Downlaod the MNIST dataset from here, copy and unzip the files to the data folder within the mnist example folder:
$ cp *ubyte.gz <path to kumozu>kumozu/examples/mnist/data
$ cd <path to kumozu>kumozu/examples/mnist/data
$ gunzip *.gz
Run the example:
cd kumozu/examples/mnist
python mnist_example_1_run.py
Two plots will be displayed and updated after each training epoch:
A random image from the test set:

as well as a plot of the train/test errors.
It should reach about 0.35% test error after 100 epochs or so.
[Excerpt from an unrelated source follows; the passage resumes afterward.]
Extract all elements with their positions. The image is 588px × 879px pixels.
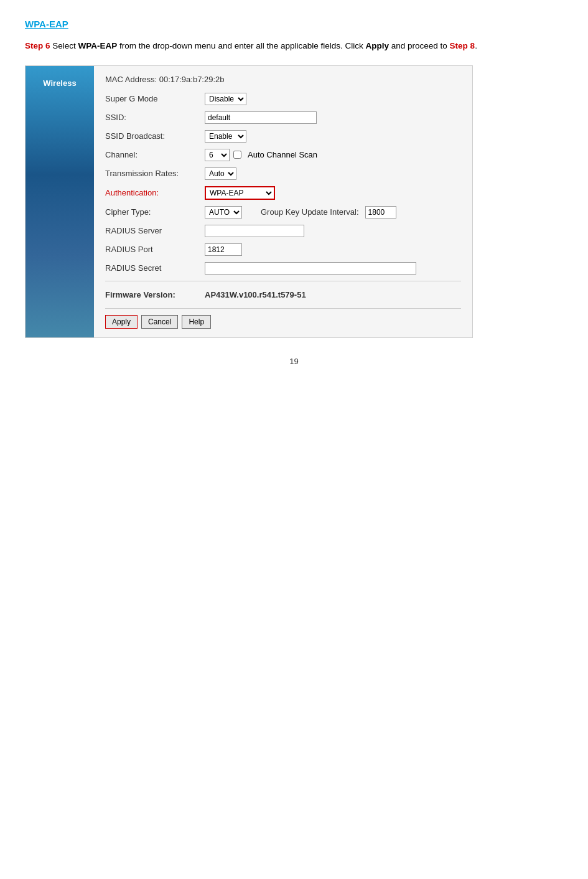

This is an implementation of multilayer LSTMs for text character prediction that is based on Andrej Karpathy's char-rnn Torch example from here.
To run the example, rename a text file to input.txt and place it in the src_cpp folder. Then from that folder, type:
./main lstm_example
The model is defined in the file ExamplesRNN.cpp. The types of RNNs currently implemented are: vanilla RNN, 1-layer LSTM and 2-layer LSTM (with and without dropout). After reading and understanding this file, you will hopefully find it straightforward to quickly implement other types of RNNs and/or networks with additional layers.
Open ExamplesRecSystem.cpp and set training_set and probe to the locations of the Netflix Prize training set and probe.txt file. Note that this data set is unfortunately no longer publicly available. If you happen to already have this dataset, the example can be run by typing:
cd kumozu/src_cpp
./main netflix_prize_example_1
After a while, the error on the probe dataset should reach a minimum RMSE of around 0.91.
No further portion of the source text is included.